*EXERCISE DIRECTIONS:* What lines below mention the word "Check"? Copy each one.

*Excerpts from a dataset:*
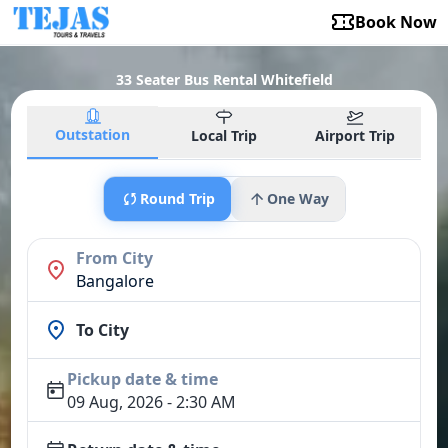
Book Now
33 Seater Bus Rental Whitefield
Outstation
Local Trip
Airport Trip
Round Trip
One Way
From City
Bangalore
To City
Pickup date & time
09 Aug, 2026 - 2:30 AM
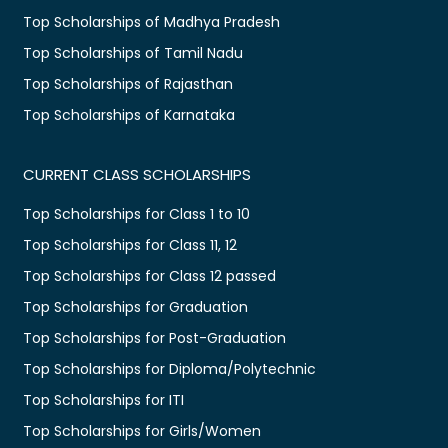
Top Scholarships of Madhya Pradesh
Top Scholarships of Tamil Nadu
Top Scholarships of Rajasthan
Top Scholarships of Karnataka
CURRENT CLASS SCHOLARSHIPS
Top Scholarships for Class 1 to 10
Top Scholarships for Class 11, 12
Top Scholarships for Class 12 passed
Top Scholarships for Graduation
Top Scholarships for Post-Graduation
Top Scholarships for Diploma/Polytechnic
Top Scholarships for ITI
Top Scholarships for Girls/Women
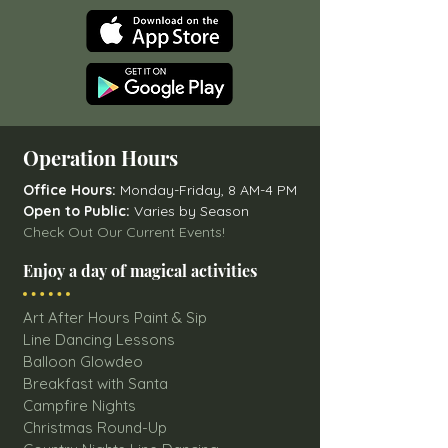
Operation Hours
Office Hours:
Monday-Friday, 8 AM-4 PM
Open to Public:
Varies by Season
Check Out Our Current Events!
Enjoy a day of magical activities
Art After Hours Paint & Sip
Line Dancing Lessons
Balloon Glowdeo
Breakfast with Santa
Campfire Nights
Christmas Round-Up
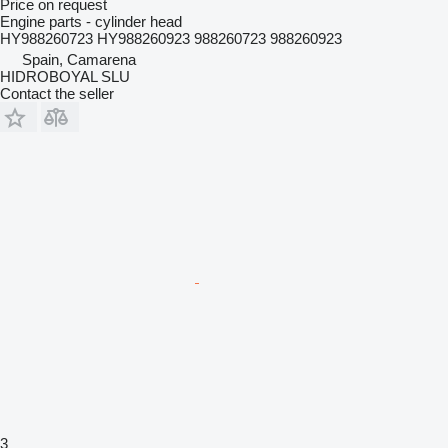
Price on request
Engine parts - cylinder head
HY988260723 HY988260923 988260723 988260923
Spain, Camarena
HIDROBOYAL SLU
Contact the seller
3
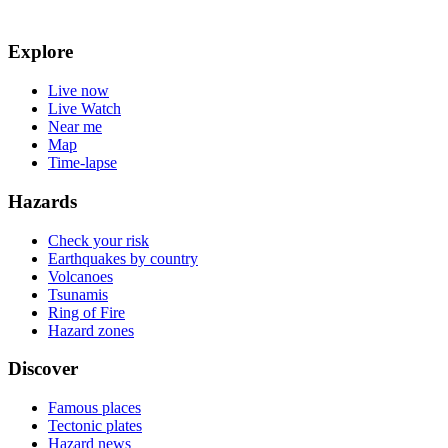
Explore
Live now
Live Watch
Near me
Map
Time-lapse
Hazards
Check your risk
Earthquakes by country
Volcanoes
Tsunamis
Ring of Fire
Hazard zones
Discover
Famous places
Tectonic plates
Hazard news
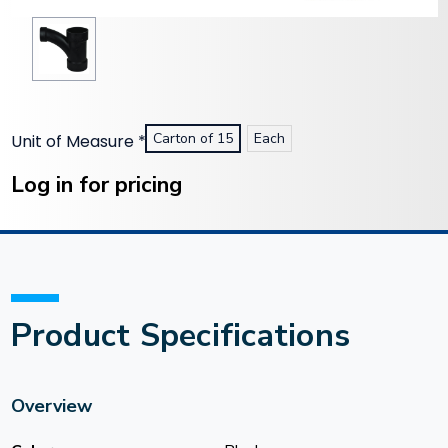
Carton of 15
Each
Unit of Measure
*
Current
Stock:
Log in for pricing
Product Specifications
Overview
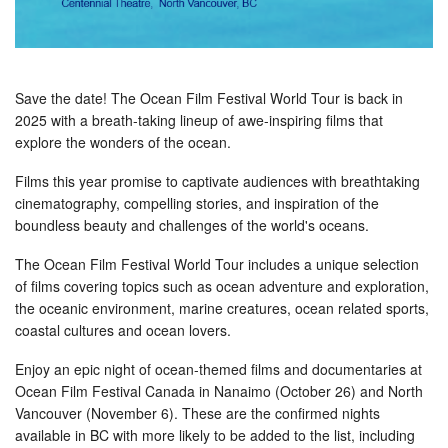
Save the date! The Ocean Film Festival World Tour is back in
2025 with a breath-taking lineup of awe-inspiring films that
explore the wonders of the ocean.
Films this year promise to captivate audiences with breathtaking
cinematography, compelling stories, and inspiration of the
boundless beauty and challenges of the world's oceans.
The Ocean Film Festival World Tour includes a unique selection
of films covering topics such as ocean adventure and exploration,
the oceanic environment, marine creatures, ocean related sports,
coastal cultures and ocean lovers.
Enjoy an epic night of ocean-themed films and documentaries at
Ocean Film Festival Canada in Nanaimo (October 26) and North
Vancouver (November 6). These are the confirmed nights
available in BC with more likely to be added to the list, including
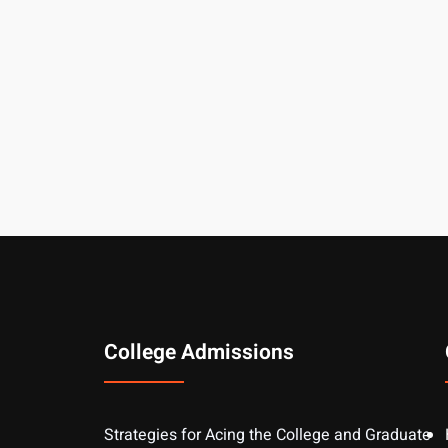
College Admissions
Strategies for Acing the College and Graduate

==

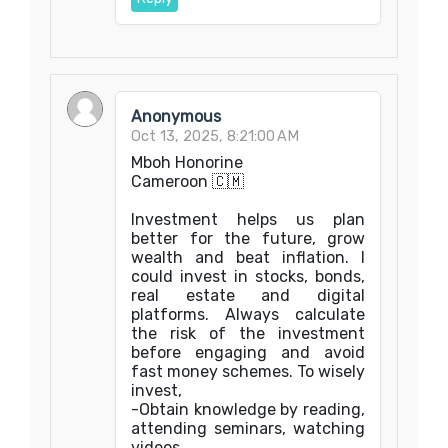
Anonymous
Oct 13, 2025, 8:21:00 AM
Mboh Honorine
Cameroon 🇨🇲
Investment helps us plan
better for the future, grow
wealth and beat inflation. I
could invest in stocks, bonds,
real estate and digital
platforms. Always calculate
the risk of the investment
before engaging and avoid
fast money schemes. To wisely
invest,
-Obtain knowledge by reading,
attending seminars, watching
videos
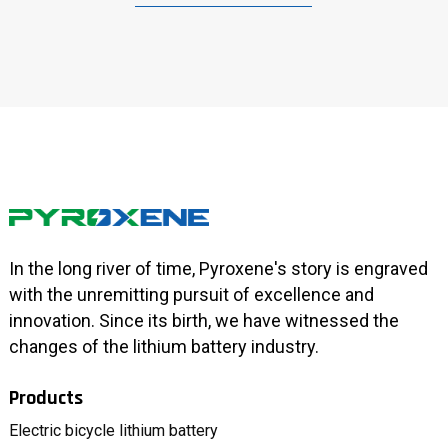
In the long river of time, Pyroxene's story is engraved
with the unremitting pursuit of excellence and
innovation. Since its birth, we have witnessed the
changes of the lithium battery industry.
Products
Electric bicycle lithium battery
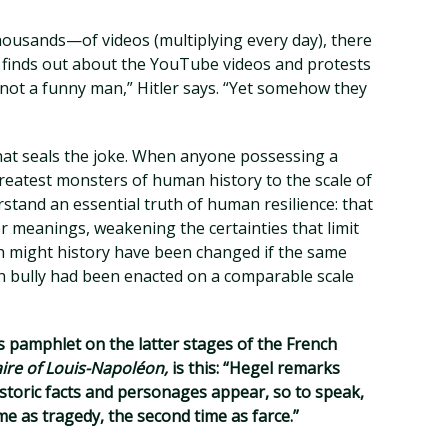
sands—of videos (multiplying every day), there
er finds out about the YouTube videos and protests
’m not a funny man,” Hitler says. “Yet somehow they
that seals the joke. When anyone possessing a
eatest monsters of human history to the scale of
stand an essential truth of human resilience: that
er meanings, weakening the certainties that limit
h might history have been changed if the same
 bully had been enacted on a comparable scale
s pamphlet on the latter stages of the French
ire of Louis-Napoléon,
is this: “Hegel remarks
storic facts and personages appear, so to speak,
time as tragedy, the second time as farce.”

*RESPONSE AREA:*
Check Out Our Current Events!
Check your risk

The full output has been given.